Il est toujours coûteux d’avoir raison avant les autres. Michel Rocard en a payé le prix. Longtemps candidat préféré des Français, il ne réussit finalement jamais à s’imposer face à François Mitterrand pour mener la gauche au pouvoir. Au moment où les hommages se succèdent après sa disparition, je voudrais insister sur ce qui m’a le plus marqué chez lui : sa capacité au rassemblement.
Michel Rocard était un homme d’état d’exception. Anti-colonialiste convaincu, ministre intègre ayant démissionné après l’instauration de la proportionnelle aux élections législatives en 1986, il fut le seul premier ministre socialiste à avoir pratiqué l’ouverture avec plusieurs ministres centristes dans son gouvernement.
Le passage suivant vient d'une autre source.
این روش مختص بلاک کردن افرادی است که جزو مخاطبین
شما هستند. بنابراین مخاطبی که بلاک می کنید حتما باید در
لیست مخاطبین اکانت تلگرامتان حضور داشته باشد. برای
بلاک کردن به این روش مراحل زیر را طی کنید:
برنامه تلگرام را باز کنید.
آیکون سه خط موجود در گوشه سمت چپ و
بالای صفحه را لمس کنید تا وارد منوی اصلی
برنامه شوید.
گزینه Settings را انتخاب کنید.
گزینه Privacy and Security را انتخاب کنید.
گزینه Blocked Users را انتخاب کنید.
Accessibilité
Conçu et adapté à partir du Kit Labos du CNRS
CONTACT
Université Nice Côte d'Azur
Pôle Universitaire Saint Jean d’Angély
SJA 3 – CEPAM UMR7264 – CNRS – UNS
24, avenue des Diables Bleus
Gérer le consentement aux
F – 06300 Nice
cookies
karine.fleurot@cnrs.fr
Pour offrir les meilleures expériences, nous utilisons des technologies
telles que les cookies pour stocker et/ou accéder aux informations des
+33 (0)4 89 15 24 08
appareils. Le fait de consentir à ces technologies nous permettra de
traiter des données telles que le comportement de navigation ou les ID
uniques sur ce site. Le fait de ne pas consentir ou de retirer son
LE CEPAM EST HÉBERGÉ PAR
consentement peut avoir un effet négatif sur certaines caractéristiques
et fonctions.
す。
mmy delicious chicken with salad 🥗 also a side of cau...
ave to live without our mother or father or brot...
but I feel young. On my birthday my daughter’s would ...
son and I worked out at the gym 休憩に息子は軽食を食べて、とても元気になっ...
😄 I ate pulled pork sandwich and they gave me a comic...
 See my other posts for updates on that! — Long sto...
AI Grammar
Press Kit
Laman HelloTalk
Partisan d’une deuxième gauche, réformiste et ouverte tout en étant exigeant sur les convictions, il est à l’origine de la décentralisation avec le contrat de plan Etat-région, mais aussi de la création d’un revenu minimum pour les demandeurs d’emploi en fin de droits. Européen convaincu, il continua jusqu’au bout à plaider en faveur d’un projet d’avenir commun. A l’heure où la nécessité de rassembler toutes les bonnes volontés autour de valeurs communes d’humanisme anime particulièrement notre société, je fais partie de ceux qui plaident pour cette union politique, au niveau national comme sur le plan local.
Michel Rocard a ouvert la voie pour ce chemin, à nous d’en avoir la volonté.